リーシャが大技ばかりでは自分に勝てないといったのは、結局魔力の吸収合戦になってこういう技の精度が勝負を決めるという意味だ。
「おー、お見事! 花丸をあげるね!」
「いらねーよ」
答えながら俺はどんどん召喚獣を斬る。
ふと右を見ると同じようにパトリックのチームも走っていた。
ただ。
「邪魔だ!! 退け!!」
「くっ! 邪魔をするな!」
「来た!? 二人とも躱すんだ!」
「吹き飛びなさい!!」
ジュリアの魔法で向こうのチームの前にいる召喚獣が多数吹き飛ぶ。だが、その衝撃に三人も巻き込まれている。

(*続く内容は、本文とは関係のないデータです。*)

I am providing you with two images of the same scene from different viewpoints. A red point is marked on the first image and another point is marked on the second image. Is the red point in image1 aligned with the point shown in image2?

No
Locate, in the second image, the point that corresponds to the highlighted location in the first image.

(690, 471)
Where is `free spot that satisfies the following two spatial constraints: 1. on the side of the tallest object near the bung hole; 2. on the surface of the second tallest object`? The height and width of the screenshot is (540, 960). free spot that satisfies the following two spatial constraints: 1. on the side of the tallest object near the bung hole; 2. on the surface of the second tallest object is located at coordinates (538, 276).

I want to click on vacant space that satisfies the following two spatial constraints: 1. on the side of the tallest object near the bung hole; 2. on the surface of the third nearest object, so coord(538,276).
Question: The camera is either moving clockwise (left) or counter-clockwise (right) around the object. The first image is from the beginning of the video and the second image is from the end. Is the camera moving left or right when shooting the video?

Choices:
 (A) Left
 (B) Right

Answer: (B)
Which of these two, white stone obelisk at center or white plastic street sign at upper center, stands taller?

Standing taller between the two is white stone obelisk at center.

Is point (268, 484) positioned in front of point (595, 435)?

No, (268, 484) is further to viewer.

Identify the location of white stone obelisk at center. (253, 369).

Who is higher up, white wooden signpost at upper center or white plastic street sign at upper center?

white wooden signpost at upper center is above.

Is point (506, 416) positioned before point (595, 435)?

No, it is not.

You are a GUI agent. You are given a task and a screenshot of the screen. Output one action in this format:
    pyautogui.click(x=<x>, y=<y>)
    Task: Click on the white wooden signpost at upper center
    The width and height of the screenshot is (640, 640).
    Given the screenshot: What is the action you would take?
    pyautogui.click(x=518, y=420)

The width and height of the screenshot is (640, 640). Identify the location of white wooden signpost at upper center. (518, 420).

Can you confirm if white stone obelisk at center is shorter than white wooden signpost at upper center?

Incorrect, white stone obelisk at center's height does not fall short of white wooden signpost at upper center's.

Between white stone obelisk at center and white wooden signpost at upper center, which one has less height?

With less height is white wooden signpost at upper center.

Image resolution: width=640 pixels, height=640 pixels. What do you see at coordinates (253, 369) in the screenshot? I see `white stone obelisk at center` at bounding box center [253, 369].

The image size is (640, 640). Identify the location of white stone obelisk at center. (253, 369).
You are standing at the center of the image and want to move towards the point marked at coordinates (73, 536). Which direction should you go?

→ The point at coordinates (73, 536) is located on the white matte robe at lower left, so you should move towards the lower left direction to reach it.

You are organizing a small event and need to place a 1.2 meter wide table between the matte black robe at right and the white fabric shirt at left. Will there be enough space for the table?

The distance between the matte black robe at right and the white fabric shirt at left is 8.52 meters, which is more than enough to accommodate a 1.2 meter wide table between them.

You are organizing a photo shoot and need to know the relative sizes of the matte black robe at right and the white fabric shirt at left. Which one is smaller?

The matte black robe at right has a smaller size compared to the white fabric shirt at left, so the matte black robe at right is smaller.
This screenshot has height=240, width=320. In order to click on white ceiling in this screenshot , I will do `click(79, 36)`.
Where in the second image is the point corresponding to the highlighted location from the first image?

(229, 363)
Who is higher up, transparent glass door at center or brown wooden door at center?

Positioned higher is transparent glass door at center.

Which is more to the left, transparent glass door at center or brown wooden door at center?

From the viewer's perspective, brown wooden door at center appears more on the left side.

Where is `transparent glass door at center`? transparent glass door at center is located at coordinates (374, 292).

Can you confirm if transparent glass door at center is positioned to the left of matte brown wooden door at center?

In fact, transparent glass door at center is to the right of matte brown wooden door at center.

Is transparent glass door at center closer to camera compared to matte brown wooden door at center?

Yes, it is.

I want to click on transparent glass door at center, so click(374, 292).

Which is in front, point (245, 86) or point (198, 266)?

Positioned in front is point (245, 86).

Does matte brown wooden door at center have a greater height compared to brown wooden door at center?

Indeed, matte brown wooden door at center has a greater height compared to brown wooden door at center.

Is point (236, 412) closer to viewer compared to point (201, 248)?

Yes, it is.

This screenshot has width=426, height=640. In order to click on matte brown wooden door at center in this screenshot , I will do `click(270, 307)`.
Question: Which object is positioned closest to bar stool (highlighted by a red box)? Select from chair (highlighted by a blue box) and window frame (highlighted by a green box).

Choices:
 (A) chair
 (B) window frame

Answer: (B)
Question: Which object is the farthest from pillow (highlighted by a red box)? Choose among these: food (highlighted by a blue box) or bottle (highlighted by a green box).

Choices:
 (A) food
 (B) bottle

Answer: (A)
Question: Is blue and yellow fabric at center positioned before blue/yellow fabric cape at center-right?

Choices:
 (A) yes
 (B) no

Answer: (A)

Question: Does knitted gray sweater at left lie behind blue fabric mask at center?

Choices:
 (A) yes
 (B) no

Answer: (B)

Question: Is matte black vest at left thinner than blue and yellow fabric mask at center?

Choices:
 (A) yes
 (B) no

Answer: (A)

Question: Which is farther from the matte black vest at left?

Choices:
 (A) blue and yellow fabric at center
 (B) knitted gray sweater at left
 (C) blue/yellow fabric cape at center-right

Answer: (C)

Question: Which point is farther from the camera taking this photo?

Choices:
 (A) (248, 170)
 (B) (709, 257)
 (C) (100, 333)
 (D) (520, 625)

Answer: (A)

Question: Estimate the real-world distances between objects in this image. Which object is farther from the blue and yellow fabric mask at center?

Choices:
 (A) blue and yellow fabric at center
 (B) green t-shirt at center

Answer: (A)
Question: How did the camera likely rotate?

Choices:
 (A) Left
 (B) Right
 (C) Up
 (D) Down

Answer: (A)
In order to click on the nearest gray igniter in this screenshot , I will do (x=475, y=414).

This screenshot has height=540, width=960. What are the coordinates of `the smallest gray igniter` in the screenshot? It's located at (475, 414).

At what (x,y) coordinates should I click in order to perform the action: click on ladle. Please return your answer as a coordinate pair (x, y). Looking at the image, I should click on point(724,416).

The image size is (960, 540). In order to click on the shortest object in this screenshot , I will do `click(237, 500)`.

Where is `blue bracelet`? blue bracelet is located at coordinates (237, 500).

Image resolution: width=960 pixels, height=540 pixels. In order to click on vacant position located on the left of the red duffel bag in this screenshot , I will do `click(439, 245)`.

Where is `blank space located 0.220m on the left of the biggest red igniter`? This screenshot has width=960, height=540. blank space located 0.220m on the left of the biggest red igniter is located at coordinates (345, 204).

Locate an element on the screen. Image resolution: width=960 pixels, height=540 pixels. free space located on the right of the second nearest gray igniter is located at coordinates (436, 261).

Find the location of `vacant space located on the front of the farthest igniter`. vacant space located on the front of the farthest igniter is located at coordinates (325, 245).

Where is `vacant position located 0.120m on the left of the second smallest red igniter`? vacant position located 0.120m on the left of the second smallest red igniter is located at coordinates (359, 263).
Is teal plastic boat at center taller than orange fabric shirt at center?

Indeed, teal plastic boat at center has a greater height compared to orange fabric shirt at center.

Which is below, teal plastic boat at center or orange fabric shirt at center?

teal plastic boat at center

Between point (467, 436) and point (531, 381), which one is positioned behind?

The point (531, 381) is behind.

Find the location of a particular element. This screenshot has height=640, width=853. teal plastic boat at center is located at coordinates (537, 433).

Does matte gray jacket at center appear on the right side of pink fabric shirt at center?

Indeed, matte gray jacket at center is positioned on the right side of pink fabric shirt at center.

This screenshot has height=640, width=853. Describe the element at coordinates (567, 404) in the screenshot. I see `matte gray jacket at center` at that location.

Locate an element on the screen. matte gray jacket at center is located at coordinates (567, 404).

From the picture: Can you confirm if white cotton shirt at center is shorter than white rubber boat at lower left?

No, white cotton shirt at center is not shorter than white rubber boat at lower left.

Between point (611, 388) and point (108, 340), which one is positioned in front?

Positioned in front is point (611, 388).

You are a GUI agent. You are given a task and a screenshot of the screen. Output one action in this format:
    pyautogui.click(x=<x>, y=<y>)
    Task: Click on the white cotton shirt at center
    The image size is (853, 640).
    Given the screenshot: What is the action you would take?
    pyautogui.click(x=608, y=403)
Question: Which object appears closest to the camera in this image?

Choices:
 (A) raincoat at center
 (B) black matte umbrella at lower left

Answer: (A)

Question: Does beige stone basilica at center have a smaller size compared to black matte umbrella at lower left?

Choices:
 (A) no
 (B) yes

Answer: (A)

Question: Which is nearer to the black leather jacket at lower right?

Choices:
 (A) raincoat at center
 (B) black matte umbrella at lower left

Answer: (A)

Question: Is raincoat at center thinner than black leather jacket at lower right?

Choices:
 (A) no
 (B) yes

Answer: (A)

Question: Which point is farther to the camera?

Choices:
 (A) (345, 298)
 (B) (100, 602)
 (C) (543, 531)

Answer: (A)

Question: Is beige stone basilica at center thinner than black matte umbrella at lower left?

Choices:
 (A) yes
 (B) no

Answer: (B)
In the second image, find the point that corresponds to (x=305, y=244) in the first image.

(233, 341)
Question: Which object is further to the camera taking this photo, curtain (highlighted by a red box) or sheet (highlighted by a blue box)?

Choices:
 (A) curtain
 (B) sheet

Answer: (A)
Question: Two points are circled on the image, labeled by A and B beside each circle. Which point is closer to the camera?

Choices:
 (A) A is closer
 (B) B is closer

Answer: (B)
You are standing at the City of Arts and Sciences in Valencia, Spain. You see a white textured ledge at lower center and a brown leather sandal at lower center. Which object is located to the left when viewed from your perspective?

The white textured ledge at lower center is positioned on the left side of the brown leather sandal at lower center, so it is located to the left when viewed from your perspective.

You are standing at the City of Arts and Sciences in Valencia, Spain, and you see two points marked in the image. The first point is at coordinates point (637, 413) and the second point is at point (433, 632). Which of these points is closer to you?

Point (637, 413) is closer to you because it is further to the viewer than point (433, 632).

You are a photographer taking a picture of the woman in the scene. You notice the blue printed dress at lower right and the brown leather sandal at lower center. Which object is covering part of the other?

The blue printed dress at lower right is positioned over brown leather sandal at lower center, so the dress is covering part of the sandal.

三人はジュリアを守るために走ってるというよりは、ジュリアの攻撃に巻き込まれないように走ってるように見えたが。
まぁうん。気のせいだろう。見なかったことにしよう。
「向こうは楽しそうだねー」
「あれを見て楽しそうって思えるのはお前がジュリアの標的になったことがないからだよ……」
そう答えつつ、俺は周囲を見渡す。
絶対に邪魔してくると思ったカリムがどこにもいない。
その代わり、召喚獣が湯水のように湧いてくる。これじゃキリがない。
そんなことを考えていると空からヘリの音がしてきた。
同時に巨大な炎の竜が俺たちの先にいた召喚獣を焼き尽くす。
「早く行け。こんな奴らにかまってる時間はないだろうが?」
「え!? レイ!? 嘘! 大きくなったねー」
「うるさい女だな! 相変わらず!」
自分に構おうとするリーシャから逃れながら、レイは俺たちの進路を確保する。
城壁の防衛でも一杯一杯だろうに、こっちに戦力を回してくれたのか。
「助かった」
「いいから早く行け。それとリーシャ」
「うん?」
「戻ったら手合わせしろ」
「あはは! レイらしいね! うん、いいよ!」
明るく笑うリーシャに対して、レイは仏頂面を浮かべている。
それは二年前から変わらない構図だった。
懐かしい思いを感じながら、俺は前に進む。
だが、俺たちの前に召喚獣以外の敵が立ちはだかる。
「行かせないわよ」
キキョウを筆頭した黄昏の邪団の面々だった。
パトリックたちの前にも立ちふさがっている。
完全に足止めする気だな。
さっさと片付けようと身構えるがそれは制止された。
「先に急いで。こいつらは私たちが相手をするわ」
俺の前にすっと柚葉が出てくる。
周囲には柚葉が率いてきた四名家の魔術師たちが控えている。
「……大丈夫なのか?」
「平気よ。それより早く行ったら? 向こうのチームは先に行ったわよ?」
見ればパトリックたちもヘリから降りてきた援軍にこの場を任せて先を急いでいる。
それはたしかに正しい判断だろうけど。
少しの心配が心をよぎる。
だが、柚葉はそんな心配を言葉で断ち切る。
「行きなさい! 足手まといになると思ったら前になんて出てこないわ! あなたはあなたの役割を果たしなさい!」
強い言葉と強い目。
それを見て、俺は小さくうなずくとキキョウたちの相手を任せて先を急いだ。
そして俺たちはほぼ同時タイミングで八岐大蛇の前にたどり着いたのだった。